- [BRIEF] The answer must be an exact copy of every entry, with no pictures in it.

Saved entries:

^^^^^^^^

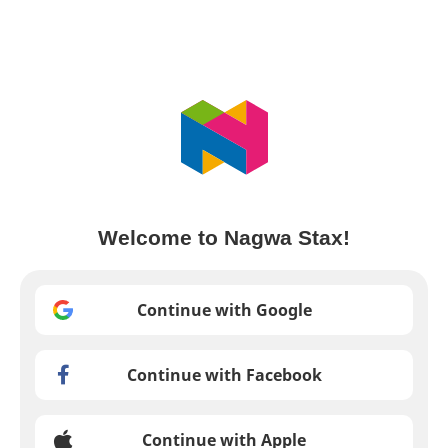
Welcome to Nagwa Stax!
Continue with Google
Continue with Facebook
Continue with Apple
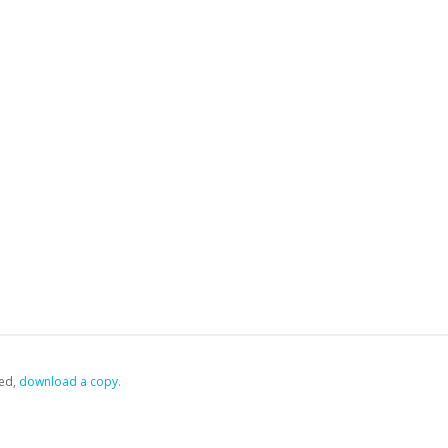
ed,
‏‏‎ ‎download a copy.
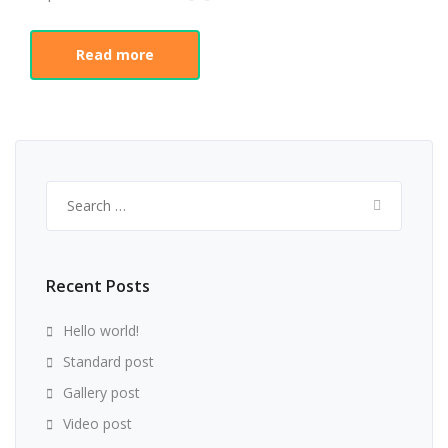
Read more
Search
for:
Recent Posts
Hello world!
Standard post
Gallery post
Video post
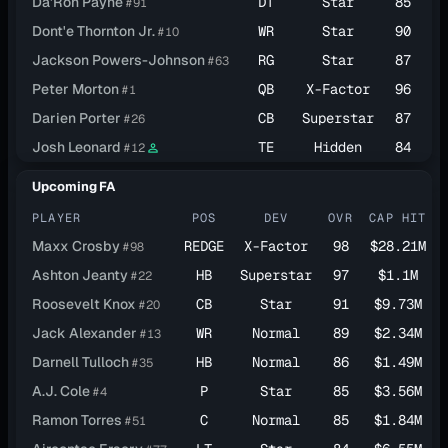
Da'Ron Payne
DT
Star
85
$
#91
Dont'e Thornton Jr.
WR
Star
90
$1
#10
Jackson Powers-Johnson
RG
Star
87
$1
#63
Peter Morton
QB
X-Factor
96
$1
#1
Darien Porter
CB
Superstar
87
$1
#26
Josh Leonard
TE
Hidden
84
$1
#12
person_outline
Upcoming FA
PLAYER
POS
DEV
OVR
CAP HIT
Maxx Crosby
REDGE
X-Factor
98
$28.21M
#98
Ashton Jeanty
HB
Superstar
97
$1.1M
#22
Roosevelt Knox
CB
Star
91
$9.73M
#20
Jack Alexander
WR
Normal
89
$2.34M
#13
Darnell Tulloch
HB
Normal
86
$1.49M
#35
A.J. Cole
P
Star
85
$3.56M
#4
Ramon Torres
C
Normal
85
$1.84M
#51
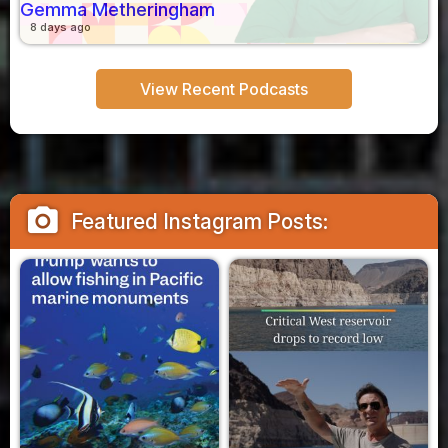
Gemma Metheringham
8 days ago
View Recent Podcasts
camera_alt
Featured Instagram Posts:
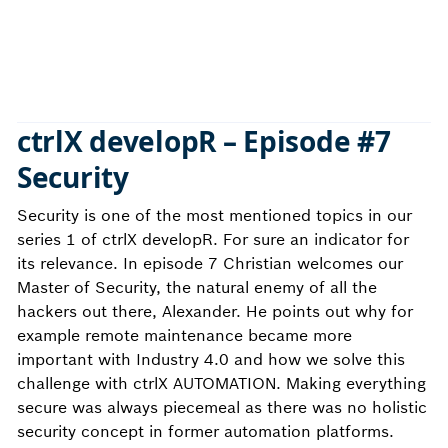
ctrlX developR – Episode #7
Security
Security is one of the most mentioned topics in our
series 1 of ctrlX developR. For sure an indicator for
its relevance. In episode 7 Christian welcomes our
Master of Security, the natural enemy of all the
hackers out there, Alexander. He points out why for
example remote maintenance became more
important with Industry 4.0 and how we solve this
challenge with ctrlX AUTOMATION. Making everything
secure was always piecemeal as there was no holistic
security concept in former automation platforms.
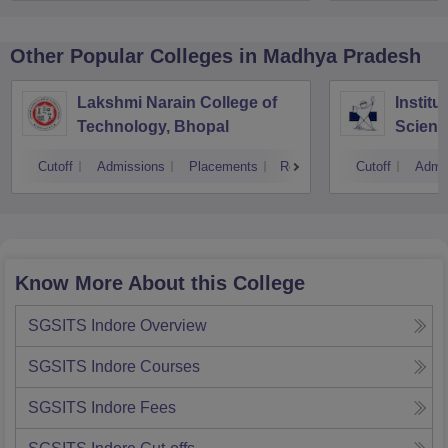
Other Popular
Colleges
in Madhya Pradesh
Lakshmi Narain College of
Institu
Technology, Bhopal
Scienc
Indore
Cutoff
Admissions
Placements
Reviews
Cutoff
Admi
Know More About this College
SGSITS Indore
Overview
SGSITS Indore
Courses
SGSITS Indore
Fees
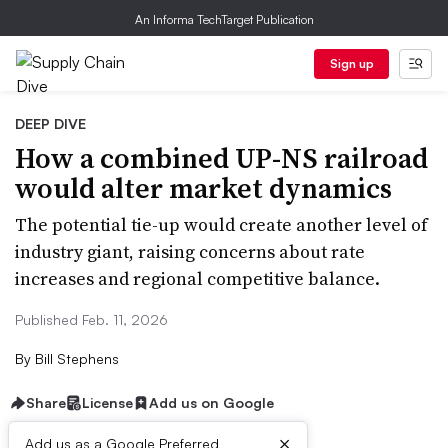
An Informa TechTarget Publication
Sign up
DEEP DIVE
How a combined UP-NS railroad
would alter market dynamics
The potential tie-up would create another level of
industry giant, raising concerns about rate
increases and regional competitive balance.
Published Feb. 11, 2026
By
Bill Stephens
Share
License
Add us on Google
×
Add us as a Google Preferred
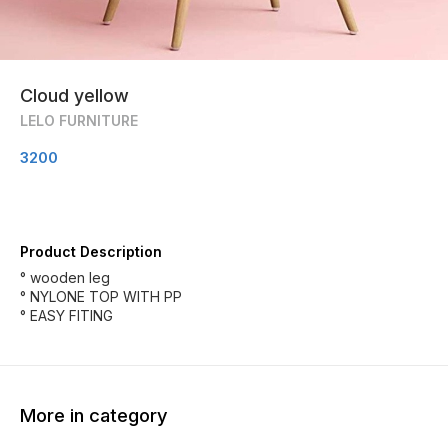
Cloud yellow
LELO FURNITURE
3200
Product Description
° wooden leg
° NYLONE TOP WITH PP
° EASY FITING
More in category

^^^^^^^^

- [TASK ANSWER]
Welcome to Nagwa Stax!
Continue with Google
Continue with Facebook
Continue with Apple
ed,
‏‏‎ ‎download a copy.
Read more
Search
for:
Recent Posts
Hello world!
Standard post
Gallery post
Video post
Da'Ron Payne
DT
Star
85
$
#91
Dont'e Thornton Jr.
WR
Star
90
$1
#10
Jackson Powers-Johnson
RG
Star
87
$1
#63
Peter Morton
QB
X-Factor
96
$1
#1
Darien Porter
CB
Superstar
87
$1
#26
Josh Leonard
TE
Hidden
84
$1
#12
person_outline
Upcoming FA
PLAYER
POS
DEV
OVR
CAP HIT
Maxx Crosby
REDGE
X-Factor
98
$28.21M
#98
Ashton Jeanty
HB
Superstar
97
$1.1M
#22
Roosevelt Knox
CB
Star
91
$9.73M
#20
Jack Alexander
WR
Normal
89
$2.34M
#13
Darnell Tulloch
HB
Normal
86
$1.49M
#35
A.J. Cole
P
Star
85
$3.56M
#4
Ramon Torres
C
Normal
85
$1.84M
#51
Gemma Metheringham
8 days ago
View Recent Podcasts
camera_alt
Featured Instagram Posts:
ctrlX developR – Episode #7
Security
Security is one of the most mentioned topics in our
series 1 of ctrlX developR. For sure an indicator for
its relevance. In episode 7 Christian welcomes our
Master of Security, the natural enemy of all the
hackers out there, Alexander. He points out why for
example remote maintenance became more
important with Industry 4.0 and how we solve this
challenge with ctrlX AUTOMATION. Making everything
secure was always piecemeal as there was no holistic
security concept in former automation platforms.
Other Popular
Colleges
in Madhya Pradesh
Lakshmi Narain College of
Institu
Technology, Bhopal
Scienc
Indore
Cutoff
Admissions
Placements
Reviews
Cutoff
Admi
Know More About this College
SGSITS Indore
Overview
SGSITS Indore
Courses
SGSITS Indore
Fees
An Informa TechTarget Publication
Sign up
DEEP DIVE
How a combined UP-NS railroad
would alter market dynamics
The potential tie-up would create another level of
industry giant, raising concerns about rate
increases and regional competitive balance.
Published Feb. 11, 2026
By
Bill Stephens
Share
License
Add us on Google
×
Add us as a Google Preferred
Cloud yellow
LELO FURNITURE
3200
Product Description
° wooden leg
° NYLONE TOP WITH PP
° EASY FITING
More in category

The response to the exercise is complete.